Most organisations calculate holiday pay based on an employee's basic salary. But the rulings have said that other payments must be taken into account.
What payments must be included?
So far the European Court of Justice (CJEU) has ruled on two kinds of payments and UK tribunal rulings are also imminent that could introduce major new costs for businesses.
In 2012 the Supreme Court ruled (29-page / 132KB PDF) that a group of British Airways pilots should have two supplements contained in their terms of employment included in calculations of holiday pay, having referred the case to the CJEU. The supplements were a ‘flying pay supplement’ of £10 per flying hour, and part of a ‘time away from base’ allowance that covered meals and other costs.

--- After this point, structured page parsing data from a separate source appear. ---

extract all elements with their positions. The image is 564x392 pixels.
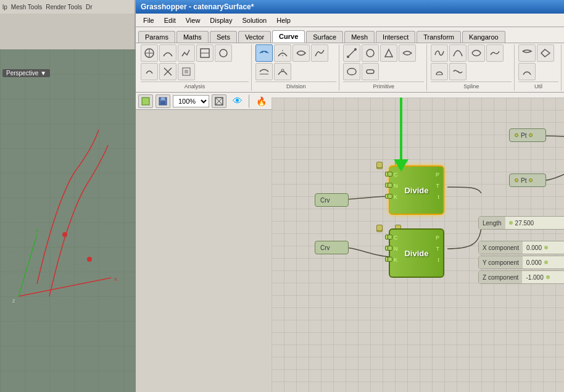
icon-prim-1[interactable]: [343, 44, 360, 62]
length-label: Length: [479, 217, 505, 229]
pt-node-2[interactable]: Pt: [509, 173, 546, 187]
rhino-toolbar: lp Mesh Tools Render Tools Dr: [0, 0, 135, 14]
icon-prim-2[interactable]: [362, 44, 379, 62]
crv-node-1[interactable]: Crv: [315, 193, 349, 207]
icon-spline-2[interactable]: [449, 44, 467, 62]
y-component-node[interactable]: Y component 0.000: [478, 256, 564, 269]
divide2-corner-br: [376, 225, 383, 231]
tab-params[interactable]: Params: [138, 31, 175, 43]
zoom-fit-button[interactable]: [212, 94, 226, 108]
icon-spline-4[interactable]: [486, 44, 504, 62]
x-component-node[interactable]: X component 0.000: [478, 241, 564, 254]
menu-solution[interactable]: Solution: [237, 15, 272, 25]
tab-maths[interactable]: Maths: [176, 31, 209, 43]
util-icons: [518, 44, 558, 80]
gh-canvas[interactable]: Crv Crv CNK Divide: [272, 98, 564, 392]
icon-analysis-7[interactable]: [159, 63, 176, 80]
menu-view[interactable]: View: [181, 15, 205, 25]
icon-analysis-6[interactable]: [141, 63, 158, 80]
icon-divide-6[interactable]: [274, 63, 291, 80]
pt1-port-right: [529, 133, 533, 137]
icon-prim-5[interactable]: [343, 63, 360, 80]
icon-prim-3[interactable]: [380, 44, 397, 62]
svg-rect-33: [142, 98, 149, 105]
svg-point-17: [220, 49, 227, 57]
spline-label: Spline: [431, 81, 512, 91]
divide-corner-port-br: [376, 162, 383, 168]
menu-file[interactable]: File: [138, 15, 159, 25]
port-tparam-out[interactable]: [388, 194, 392, 199]
divide2-port-tparam-out[interactable]: [388, 257, 392, 262]
separator-1: [249, 94, 251, 108]
length-value: 27.500: [515, 220, 534, 227]
icon-analysis-4[interactable]: [196, 44, 214, 62]
pt-node-1[interactable]: Pt: [509, 128, 546, 142]
icon-divide-2[interactable]: [274, 44, 291, 62]
menu-help[interactable]: Help: [272, 15, 296, 25]
tab-sets[interactable]: Sets: [210, 31, 237, 43]
tab-transform[interactable]: Transform: [417, 31, 461, 43]
zoom-select[interactable]: 100% 75% 50% 150%: [173, 95, 209, 107]
toolbar-section-analysis: Analysis: [138, 44, 252, 91]
icon-divide-5[interactable]: [255, 63, 273, 80]
divide-node-2[interactable]: CNK Divide PTt: [389, 228, 444, 278]
length-node[interactable]: Length 27.500: [478, 216, 564, 230]
icon-prim-4[interactable]: [399, 44, 416, 62]
rhino-tool-dr[interactable]: Dr: [86, 4, 93, 10]
icon-divide-4[interactable]: [311, 44, 328, 62]
icon-prim-6[interactable]: [362, 63, 379, 80]
division-label: Division: [255, 81, 336, 91]
divide2-port-p-out[interactable]: [388, 235, 392, 240]
port-t-out[interactable]: [388, 183, 392, 188]
icon-spline-3[interactable]: [468, 44, 485, 62]
tab-intersect[interactable]: Intersect: [376, 31, 415, 43]
rhino-tool-lp[interactable]: lp: [2, 4, 7, 10]
z-component-value: -1.000: [526, 274, 543, 281]
z-component-value-container: -1.000: [522, 273, 553, 282]
tab-vector[interactable]: Vector: [238, 31, 271, 43]
menu-bar: File Edit View Display Solution Help: [136, 14, 564, 27]
icon-util-1[interactable]: [518, 44, 536, 62]
crv-label-1: Crv: [320, 197, 330, 204]
icon-analysis-5[interactable]: [215, 44, 232, 62]
svg-line-1: [0, 241, 136, 253]
tab-mesh[interactable]: Mesh: [344, 31, 375, 43]
icon-divide-curve[interactable]: [255, 44, 273, 62]
y-component-value-container: 0.000: [523, 258, 552, 267]
icon-util-2[interactable]: [537, 44, 554, 62]
menu-display[interactable]: Display: [205, 15, 237, 25]
flame-button[interactable]: 🔥: [254, 94, 268, 108]
tab-curve[interactable]: Curve: [272, 30, 305, 43]
y-component-dot: [544, 261, 548, 264]
new-file-button[interactable]: [138, 94, 153, 108]
tab-kangaroo[interactable]: Kangaroo: [462, 31, 505, 43]
icon-analysis-3[interactable]: [178, 44, 195, 62]
rhino-tool-mesh[interactable]: Mesh Tools: [11, 4, 42, 10]
svg-point-23: [265, 51, 267, 53]
icon-divide-3[interactable]: [292, 44, 310, 62]
icon-spline-6[interactable]: [449, 63, 467, 80]
z-component-node[interactable]: Z component -1.000: [478, 270, 564, 284]
icon-analysis-8[interactable]: [178, 63, 195, 80]
eye-button[interactable]: 👁: [229, 94, 246, 108]
save-button[interactable]: [156, 94, 170, 108]
icon-util-3[interactable]: [518, 63, 536, 80]
length-dot: [509, 221, 513, 225]
icon-spline-5[interactable]: [431, 63, 448, 80]
port-p-out[interactable]: [388, 172, 392, 177]
crv-node-2[interactable]: Crv: [315, 241, 349, 254]
icon-analysis-2[interactable]: [159, 44, 176, 62]
rhino-viewport[interactable]: Perspective ▼ x y z: [0, 49, 136, 392]
menu-edit[interactable]: Edit: [159, 15, 181, 25]
toolbar-section-util: Util: [516, 44, 562, 91]
svg-line-27: [348, 49, 355, 57]
icon-spline-1[interactable]: [431, 44, 448, 62]
toolbar-tabs: Params Maths Sets Vector Curve Surface M…: [136, 27, 564, 43]
icon-analysis-1[interactable]: [141, 44, 158, 62]
division-icons: [255, 44, 336, 80]
tab-surface[interactable]: Surface: [306, 31, 343, 43]
rhino-tool-render[interactable]: Render Tools: [46, 4, 82, 10]
divide2-port-t-out[interactable]: [388, 246, 392, 251]
divide-node-1[interactable]: CNK Divide PTt: [389, 165, 444, 215]
x-component-label: X component: [479, 241, 523, 254]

In 2014 the CJEU ruled that an employee whose "normal remuneration" consists of regular commission as well as a basic salary must have that commission taken into account for the purposes of calculating holiday pay in a case referred by the UK employment tribunal.
The Court said that holiday pay, in principle, must be "determined in such a way as to correspond to the normal remuneration received by the worker".
The real threat: overtime payments
The biggest costs for employers will be related to overtime payments. The Employment Appeals Tribunal (EAT) is shortly expected to rule on three cases that could force employers to include voluntary overtime payments in holiday pay calculations.
Large numbers of employers rely on voluntary overtime and most calculate holiday pay based on basic salaries. An EAT ruling that overtime should be included will not only increase ongoing costs but will introduce the possibility of significant historic claims that could cost a business millions of pounds.
The claims, involving Hertel UK, Bear Scotland Ltd and Amec, also include claims that holiday pay calculations should take account of acting up supplements, allowances and standby and emergency call-out payments. Future claims could argue that bonus payments should be included too.
The claims are based on an employee's rights under the EU's Working Time Directive and the 20 days of holiday that it mandates. The UK's Working Time Regulations add an extra eight days to that total. Claims will only relate to the 20 days mandated in the Directive.
If all these costs are to be included in holiday pay calculations businesses will face significant challenges in retrieving and then processing the data and any claims. The process itself is likely to be expensive, over and above the value of the claims.
Companies should be thinking now about how to deal with this issue in the future, such as reviewing how overtime is worked and preparing for negotiations with trade unions.